# Redneck repair



## longbowdave1 (Apr 27, 2016)

The winter snow and ice caused a small leak in my camper which is beached in the North Woods. The blades on the ceiling fan got wet enough to warp the imitation wood. The motor is fine, blades are bad. Time to make some new blades.

 Had to add the redneck touch to my mobile man cave. I cut out 4 new blades from some Birch plywood using the old blade as a pattern. Figured I need camo on the new ones! I found an old camo shirt that was retired from service to recycle the fabric. Laid down a bed of glue, pressed in the shirt parts and let it dry for several hours. Then, rubbed in another layer of glue on the finished side, and let it dry over night. Trimmed the edges with a sharp file, a bit of sanding touch up on the edges of the blades, then sprayed on 6 coats of spar urethane on the blades.

 I'll put the new blades on the fan on my next trip north. Maybe on low speed, I'll be able to hear the leaves rustle in the camo pattern. LOL


----------



## Miguel Cervantes (Apr 27, 2016)

Good lookin blades. 

Is there anything you can't make?


----------



## doenightmare (Apr 27, 2016)

Cool and innovative - nice job.


----------



## walkinboss01 (Apr 27, 2016)

They look good


----------



## sharpeblades (Apr 27, 2016)

Nice work


----------



## wvdawg (Apr 27, 2016)

Nice restoration!  Good job!


----------



## Anvil Head (Apr 28, 2016)

Watch your noggin........you'll never see 'em coming!
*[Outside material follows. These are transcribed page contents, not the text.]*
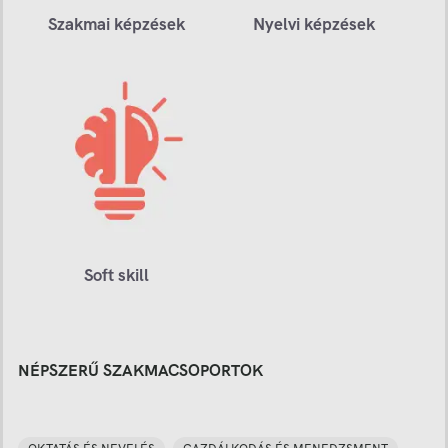
Szakmai képzések
Nyelvi képzések
Soft skill
NÉPSZERŰ SZAKMACSOPORTOK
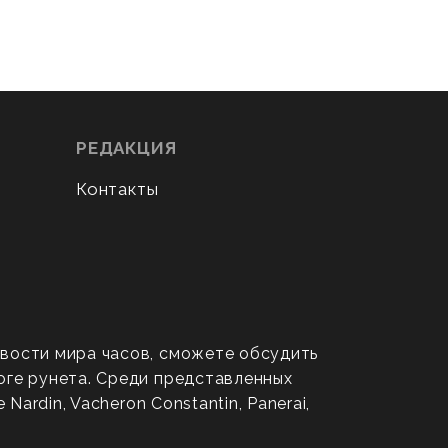
РЕДАКЦИЯ
Контакты
овости мира часов, сможете обсудить
оге рунета. Среди представленных
ardin, Vacheron Constantin, Panerai,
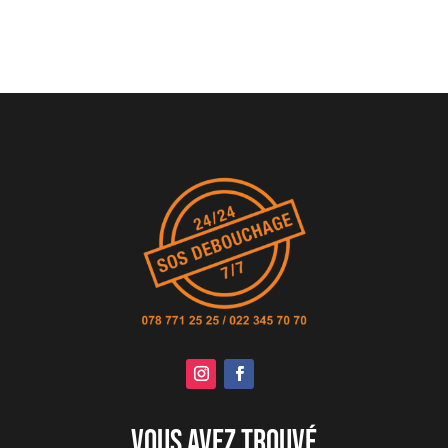
Vous avez trouvé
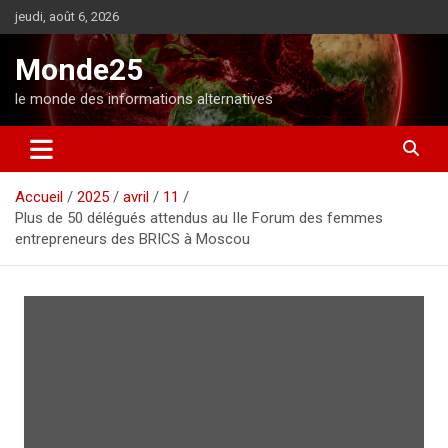
A
jeudi, août 6, 2026
l
l
Monde25
e
r
le monde des informations alternatives
a
u
c
o
Accueil
2025
avril
11
n
Plus de 50 délégués attendus au IIe Forum des femmes
t
entrepreneurs des BRICS à Moscou
e
n
u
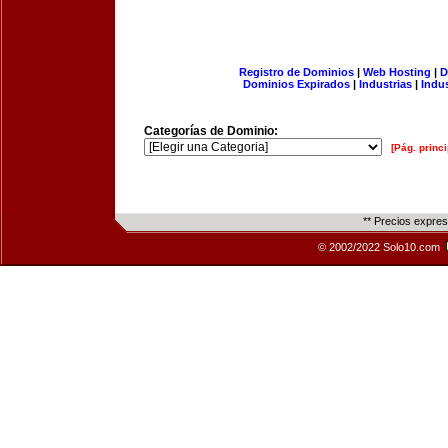
Registro de Dominios
|
Web Hosting
|
D
Dominios Expirados
|
Industrias
|
Indu
Categorías de Dominio:
[Pág. princi
** Precios expre
© 2002/2022 Solo10.com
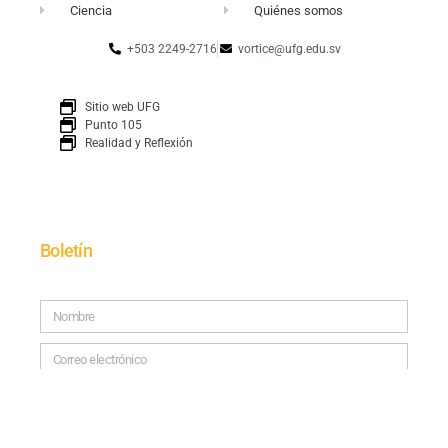
Ciencia
Quiénes somos
+503 2249-2716
vortice@ufg.edu.sv
Sitio web UFG
Punto 105
Realidad y Reflexión
Boletín
SUSCRÍBETE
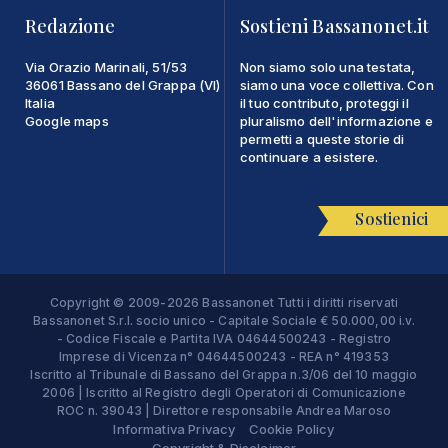
Redazione
Sostieni Bassanonet.it
Via Orazio Marinali, 51/53
Non siamo solo una testata,
36061 Bassano del Grappa (VI)
siamo una voce collettiva. Con
Italia
il tuo contributo, proteggi il
Google maps
pluralismo dell'informazione e
permetti a queste storie di
continuare a esistere.
Sostienici
Copyright © 2009-2026 Bassanonet Tutti i diritti riservati
Bassanonet S.r.l. socio unico - Capitale Sociale € 50.000,00 i.v.
- Codice Fiscale e Partita IVA 04644500243 - Registro
Imprese di Vicenza n° 04644500243 - REA n° 419353
Iscritto al Tribunale di Bassano del Grappa n.3/06 del 10 maggio
2006 | Iscritto al Registro degli Operatori di Comunicazione
ROC n. 39043 | Direttore responsabile Andrea Maroso
Informativa Privacy
Cookie Policy
Copyright & Disclaimer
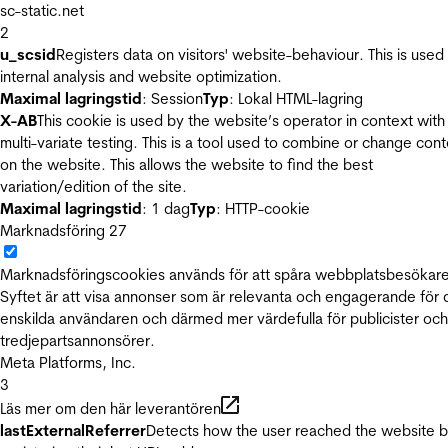
sc-static.net
2
u_scsid
Registers data on visitors' website-behaviour. This is used 
internal analysis and website optimization.
Maximal lagringstid
: Session
Typ
: Lokal HTML-lagring
X-AB
This cookie is used by the website’s operator in context with
multi-variate testing. This is a tool used to combine or change con
on the website. This allows the website to find the best
variation/edition of the site.
Maximal lagringstid
: 1 dag
Typ
: HTTP-cookie
Marknadsföring
27
Marknadsföringscookies används för att spåra webbplatsbesökare
Syftet är att visa annonser som är relevanta och engagerande för
enskilda användaren och därmed mer värdefulla för publicister och
tredjepartsannonsörer.
Meta Platforms, Inc.
3
Läs mer om den här leverantören
lastExternalReferrer
Detects how the user reached the website 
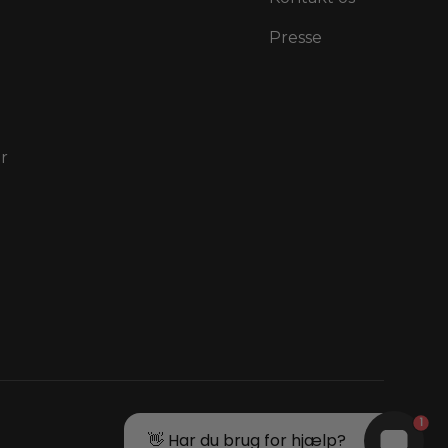
Presse
r
1
👋 Har du brug for hjælp?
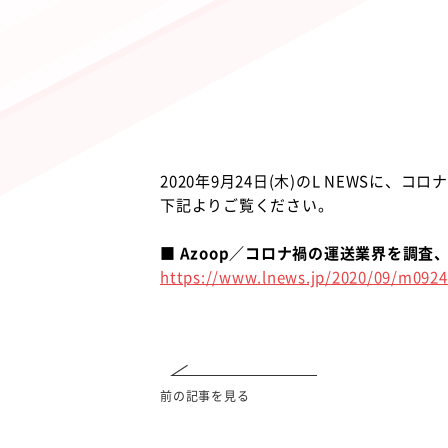
2020年9月24日(木)のL NEWS
下記よりご覧ください。
■ Azoop／コロナ禍の運送業界を調査
https://www.lnews.jp/2020/09/m0924
前の記事を見る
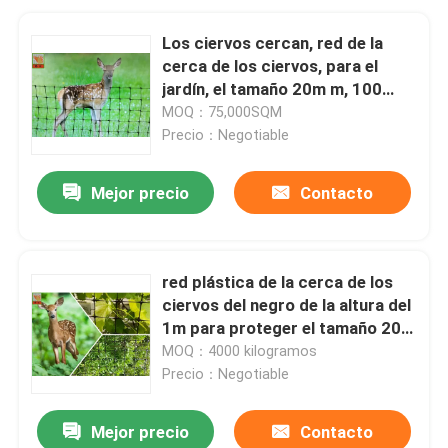
Los ciervos cercan, red de la
cerca de los ciervos, para el
jardín, el tamaño 20m m, 100
metros del agujero de longitud,
MOQ：75,000SQM
red de los PP
Precio：Negotiable
Mejor precio
Contacto
red plástica de la cerca de los
ciervos del negro de la altura del
1m para proteger el tamaño 20m
m del agujero de las plantas
MOQ：4000 kilogramos
Precio：Negotiable
Mejor precio
Contacto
Next thing we know you'll be running an extension cord out to your stand.


----------



## 10mmhunter (Apr 28, 2016)

Hey I call this a fine example of redneck ingenuity!  Job well done.


----------



## longbowdave1 (Apr 29, 2016)

Thanks guys, glad you liked the project. By the way, my wife said the camo blade conversions are now allowed on the fans in my house, LOL. And she says I have no taste, hmmmmmph.


----------



## bronco611 (Apr 29, 2016)

Looks like the man knows how to bring out the red neck in all of us, I like it also! By the way what are you doing with a ceiling fan in a camper? Larry the cable guy must be your neighbor.


----------



## longbowdave1 (Apr 30, 2016)

bronco611 said:


> Looks like the man knows how to bring out the red neck in all of us, I like it also! By the way what are you doing with a ceiling fan in a camper? Larry the cable guy must be your neighbor.



 The camper is an old 30 foot travel trailer. The previous owner installed it in the bedroom area. Awesome move on his part, feels great on the warm summer nights. It does give a new meaning to crawling into and out of bed. About 5 ft 10 inch head clearance, and a lot less when sitting on the bed.


----------



## EuroTech (May 8, 2017)

My favorite color


----------